Nicole: [16:22] Friendship, female friendship, ballet. That was really good. Called The Crane Stance.

Gayle: [16:28] Okay. Right. So I’m going to put both of those on the list.
Nicole: [16:32] I see she has one other book called Blindside. I might have to check it out to see

if I could become a completist of hers.
Gayle: [16:39] Yeah. Okay. All right, so what’s your next one?
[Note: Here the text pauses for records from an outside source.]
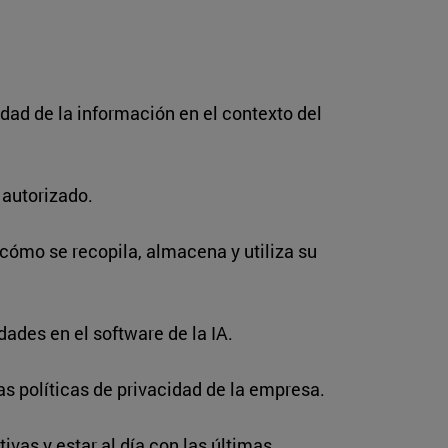
dad de la información en el contexto del
 autorizado.
 cómo se recopila, almacena y utiliza su
dades en el software de la IA.
as políticas de privacidad de la empresa.
vas y estar al día con las últimas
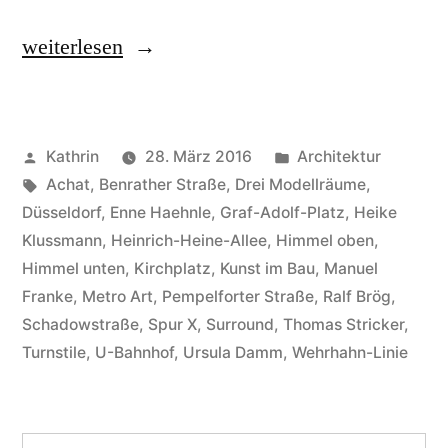
„Düsseldorf
weiterlesen
down
under
Veröffentlicht
Veröffentlicht
Kathrin
28. März 2016
Architektur
–
von
Schlagwörter:
in
Achat
,
Benrather Straße
,
Drei Modellräume
,
die
Düsseldorf
,
Enne Haehnle
,
Graf-Adolf-Platz
,
Heike
neue
Klussmann
,
Heinrich-Heine-Allee
,
Himmel oben
,
Himmel unten
,
Kirchplatz
,
Kunst im Bau
,
Manuel
Wehrhahn-
Franke
,
Metro Art
,
Pempelforter Straße
,
Ralf Brög
,
Linie“
Schadowstraße
,
Spur X
,
Surround
,
Thomas Stricker
,
Turnstile
,
U-Bahnhof
,
Ursula Damm
,
Wehrhahn-Linie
Nicole: [16:46] So my next one is The Lying Game by Ruth ware and I can’t remember if in a recent show, because I recently read the death, not The Death of Mrs. Westaway. I read The Turn of the Key by Ruth Ware. That is her book that just came out in August. I wasn’t crazy about that book. And I feel like from what I’ve seen, not too many people were. It’s about this woman who is a nanny, and she goes to live in this house, to be a nanny to a woman who has four children. A set of twins, there’s a baby, and then she has an older daughter who is a way at school. And their house is like this smart house, that is just everything is controlled by tech, you know, like, there’s like a little iPod device that controls the temperature of your shower, it will turn the lights on, like everything is controlled by an app electronically. 

And she at the beginning of the novel is writing to her lawyer. Well, not her lawyer, but she’s writing to a lawyer in the hopes that they will take her case. And she’s trying to explain that she is not responsible for a death that occurs of one of the children who is under her charge. And it’s all about like what happened with this house. I didn’t really like it. I felt like it didn’t really concentrate as much on the tech, as it could have. It sort of presented as a ghost story. And I don’t know, I just didn’t it. It took me a long time to read. I wasn’t that into it. So, saying all this to say I didn’t like Ruth Ware’s last book. 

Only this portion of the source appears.